Instructions to follow: When a line of the entries contains the word "Series", report that line.

==== Entries shown ====

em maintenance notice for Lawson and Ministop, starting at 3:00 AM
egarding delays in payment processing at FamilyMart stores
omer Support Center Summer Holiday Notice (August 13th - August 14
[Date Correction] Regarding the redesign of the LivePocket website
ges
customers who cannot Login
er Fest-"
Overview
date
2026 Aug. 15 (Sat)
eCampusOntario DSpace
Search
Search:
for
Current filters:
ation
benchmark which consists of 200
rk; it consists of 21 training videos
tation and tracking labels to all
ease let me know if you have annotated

====
==== Entries shown ====

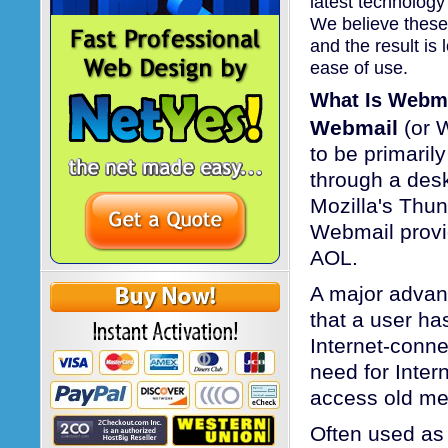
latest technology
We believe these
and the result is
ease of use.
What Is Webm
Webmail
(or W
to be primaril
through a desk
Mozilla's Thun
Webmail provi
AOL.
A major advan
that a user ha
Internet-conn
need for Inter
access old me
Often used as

====
==== Entries shown ====

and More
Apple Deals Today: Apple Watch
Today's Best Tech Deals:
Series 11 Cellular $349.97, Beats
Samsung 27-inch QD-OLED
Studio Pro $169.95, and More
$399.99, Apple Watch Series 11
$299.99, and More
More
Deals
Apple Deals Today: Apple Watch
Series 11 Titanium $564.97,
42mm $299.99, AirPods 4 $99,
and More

====

Your solution:
Series 11 Cellular $349.97, Beats
$399.99, Apple Watch Series 11
Series 11 Titanium $564.97,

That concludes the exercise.